Pre-processing	De-duplication, Unicode normalization (NFKC), removal of non-Devanagari punctuation, custom Hindi stop-word list, stemming, and WordPiece tokenization (from transformers library).
Train / Val / Test split	70 % / 15 % / 15 % (stratified by label)

Model Architecture — DistilBERT

VeriNews uses DistilBERT distilbert/distilbert-base-multilingual-cased for classifying Hindi news headlines as real or fake. DistilBERT is a lighter, faster version of BERT that retains most of its accuracy while reducing model size and inference time—ideal for real-time applications.

Key Details:

Base checkpoint: distilbert-base-multilingual-cased, supporting Devanagari script.
Classifier head: A small feed-forward layer on top of DistilBERT for binary classification.
Training: Fine-tuned using cross-entropy loss with AdamW optimizer and early stopping.
Preprocessing: Includes Hindi-specific steps—stop-word removal, stemming, and tokenization.
Performance: Achieves fast, accurate results even on CPU, with <2 GB memory usage during training.

DistilBERT strikes a balance between speed and accuracy, making it well-suited for a public-facing Hindi fake news detector.

Language:

Python

Features

Multilingual Support: Built to handle Hindi language articles.
Efficient Performance: DistilBERT model provides fast and accurate results with reduced computational load.
Custom Hindi Pre-processing: Includes steps like Hindi stop-word removal, stemming, and tokenization.

🛠️How to Use:

Step 1: Download the Dataset

Go to the dataset
Download the dataset and store it in the dataset directory of the project.

Step 2: Install Required Dependencies

Install the necessary dependencies:
```
pip install -r requirements.txt
```

Make sure you have Python installed and a virtual environment activated to avoid dependency issues.

Step 3: Run the Model

To start the fake news detection model, run the script.py file and train the model (if not already).
To run the model on terminal:
```
python script.py
```
To run it on a browser using streamlit (UI):
```
streamlit run main.py
```

Implementation/Output:

Run the file:

Figure 3. UI built on Streamlit showing the Homepage.
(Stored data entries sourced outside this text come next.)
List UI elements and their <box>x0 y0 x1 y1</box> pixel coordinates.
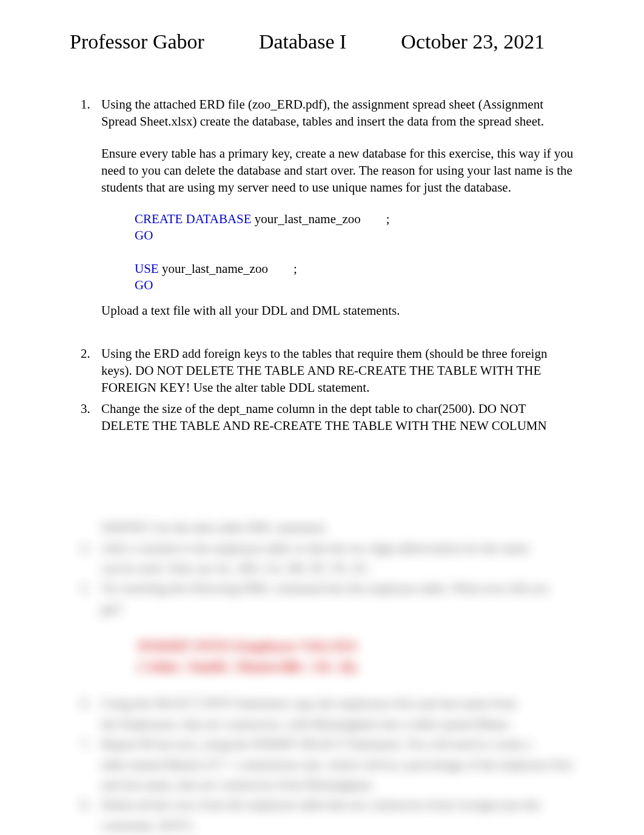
blurred-code-line: INSERT INTO Employee VALUES ('John','Smi… <box>138 636 574 677</box>
code-line-4: GO <box>135 277 574 293</box>
item1-intro: Using the attached ERD file (zoo_ERD.pdf… <box>101 96 574 130</box>
blurred-line: Delete all the rows from the employee ta… <box>101 796 574 814</box>
keyword-create-database: CREATE DATABASE <box>135 212 252 226</box>
blurred-preview-section: WIDTH! Use the alter table DDL statement… <box>70 519 574 834</box>
professor-name: Professor Gabor <box>70 30 204 53</box>
keyword-go-2: GO <box>135 278 153 292</box>
document-header: Professor Gabor Database I October 23, 2… <box>70 30 574 53</box>
code-line-3: USE your_last_name_zoo ; <box>135 261 574 277</box>
item3-text: Change the size of the dept_name column … <box>101 401 547 433</box>
blurred-line: the Employees, that are contractors, wit… <box>101 716 574 733</box>
course-name: Database I <box>259 30 346 53</box>
keyword-go-1: GO <box>135 228 153 243</box>
item2-text: Using the ERD add foreign keys to the ta… <box>101 346 547 395</box>
blurred-line: can be used. Only use AL, MS, GA, MI, IN… <box>101 560 574 577</box>
blurred-line: Repeat #6 but now, using the INSERT SELE… <box>101 736 574 753</box>
sql-code-block: CREATE DATABASE your_last_name_zoo ; GO … <box>135 211 574 293</box>
blurred-line: constraint, 26/07). <box>101 817 574 834</box>
blurred-line: WIDTH! Use the alter table DDL statement… <box>101 519 574 537</box>
assignment-item-3: Change the size of the dept_name column … <box>101 400 574 435</box>
keyword-use: USE <box>135 261 159 276</box>
code-blank-line <box>135 244 574 260</box>
blurred-line: Add a constant to the employee table so … <box>101 540 574 557</box>
code-arg-2: your_last_name_zoo ; <box>159 261 297 276</box>
blurred-line: Using the SELECT INTO Statement copy the… <box>101 695 574 713</box>
code-line-1: CREATE DATABASE your_last_name_zoo ; <box>135 211 574 227</box>
code-line-2: GO <box>135 227 574 244</box>
assignment-list: Using the attached ERD file (zoo_ERD.pdf… <box>70 96 574 434</box>
upload-instruction: Upload a text file with all your DDL and… <box>101 302 574 319</box>
blurred-line: table named Bham2 (37 + commission rate,… <box>101 756 574 774</box>
blurred-line: and last name, that are contractors from… <box>101 776 574 794</box>
assignment-item-1: Using the attached ERD file (zoo_ERD.pdf… <box>101 96 574 320</box>
blurred-line: get? <box>101 600 574 618</box>
assignment-item-2: Using the ERD add foreign keys to the ta… <box>101 345 574 397</box>
code-arg-1: your_last_name_zoo ; <box>252 212 390 226</box>
item1-para2: Ensure every table has a primary key, cr… <box>101 145 574 196</box>
blurred-line: Try inserting the following DML command … <box>101 580 574 597</box>
document-date: October 23, 2021 <box>401 30 545 53</box>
Enter the news article from testing split:

Figure 4. Snapshot of the dataset.

Fake or Legit?:

Figure 5. User Interface showing output as Fake News
Figure 5 shows the User Interface with the output classified as Fake News. Once the user submits a news article, the system analyzes and determines it as potentially misleading or false. This output allows users to identify and avoid spreading unverified or deceptive content.

Figure 6. User Interface showing output as Real News
Figure 6. demonstrates the User Interface of the Hindi Fake News Detection System displaying the output as Real News. After the user inputs a news article, the system processes and classifies it, indicating that the content is likely credible. The interface provides a clear result, helping users verify the authenticity of the article.

Conclusion

VeriNews addresses the critical challenge of detecting fake news in Hindi—an underserved area in the misinformation landscape. By combining the efficiency of DistilBERT with Hindi-specific preprocessing and an accessible interface, the system offers both technical rigor and practical usability. Whether used by journalists, researchers, or everyday readers, VeriNews empowers users to verify the credibility of Hindi news headlines quickly and reliably.

Future enhancements could include multilingual expansion, and integration with real-time news sources for live detection.